Good day all, after looking at my portfolio and the action in the overall markets I thought that this would be a good time to discuss the longer-term focus of successful traders. There is a phenomenon that sometimes takes place when you make the transition from a sporadically profitable trader to a more consistently profitable trader and since this blog is named for the rookies I think this is a good thing to mention to perhaps save some pain down the road for everyone when you make the transition as well.
This discussion comes to you from personal experience and the wisdom of many others that came before I did. Let’s go over the evolution of a trader step by step and see if we can’t explore the phenomenon and see if we can prevent it from causing you an issue in your trading.
Step 1: Introduction to trading. In this stage, people are introduced to the world of trading in a couple of different ways. Perhaps you were sold on a can’t miss system where you will make nothing but money or perhaps you know someone who trades and has said this is something worth looking at. At this point, you are diving into a pool in which you may not have any idea of how deep it is.
Step 2: Trial by fire. In this stage, maybe you are starting to put some money into the markets and only one of two things can happen, either you do very well and start raking in the cash, or two you get walloped and are thinking that this is crazy and that trading is some kind of voodoo. In this stage, the latter scenario is the best for most people because if you are successful from the jump then you may let hubris creep in and think that there is nothing to this game and that trading is easy money. This can be the death blow to many a budding trader. I have seen this happen a number of times where traders jump in and do well and then get crushed on one big trade because they really don’t understand the game and what is required to survive and thrive. The first scenario can be good if it spurs the trader to learn more about the game of trading, it can also be a spot where it weeds out those who will become traders and those who are just dabbling. It has a self -regulating kind of quality.
Step 3: This is where you really begin to become a trader, you realize that trading is more than just picking the right stock. It involves education, study, and practice to get in tune with the markets and how they work. With some dedication to your craft here is the spot where you will start to pick up some wins but might not really understand the entire process.
Step 4: In this stage you start to hone your craft and start to build up a process that fits who you are as a person. You may start to build a routine that will make it possible for you to get more consistent results. This will be the stage where more study and extensive practice will be required to move onto the final stage.

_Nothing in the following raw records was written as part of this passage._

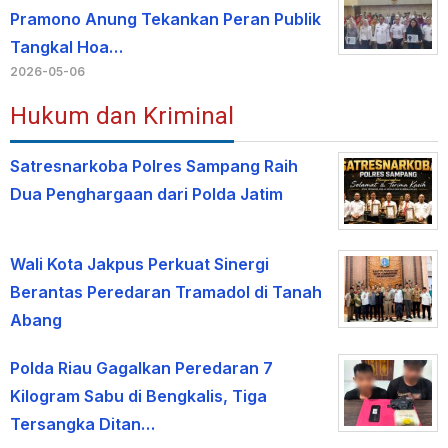
Pramono Anung Tekankan Peran Publik
Tangkal Hoa…
2026-05-06
Hukum dan Kriminal
Satresnarkoba Polres Sampang Raih
Dua Penghargaan dari Polda Jatim
Wali Kota Jakpus Perkuat Sinergi
Berantas Peredaran Tramadol di Tanah
Abang
Polda Riau Gagalkan Peredaran 7
Kilogram Sabu di Bengkalis, Tiga
Tersangka Ditan…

Step 5: This is the stage where consistency is possible. This is where you will comfortable with your process and your equity curve should start to move up on a decent angle over time. You will still see ups and downs in your net liquidation but there should be a slow uptick in your equity curve. This is where the problem can creep in.

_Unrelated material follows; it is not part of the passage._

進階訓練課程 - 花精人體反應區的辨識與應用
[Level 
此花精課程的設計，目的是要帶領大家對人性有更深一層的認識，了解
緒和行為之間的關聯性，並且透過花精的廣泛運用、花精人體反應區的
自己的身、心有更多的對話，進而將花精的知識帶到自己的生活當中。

The problem is that if one is not careful when reaching stage 5 that one can get too comfortable and complacent and that can push one back to stage 4. This problem manifests itself in the amount of risk one is taking and if that risk is not controlled then disaster can strike. Let me paint a scenario where this can happen. Let’s say you feel like you have perfected a certain strategy and you have been having great success with that strategy and you decide to up the ante and increase the number of contracts you use and then you hit a losing skid and that equity curve you coveted in stage 5 can be decimated.
So to make sure the long climb to success is worth it one must remember that even moving from sporadically profitable to consistently profitable requires a laser like focus to remain consistently profitable.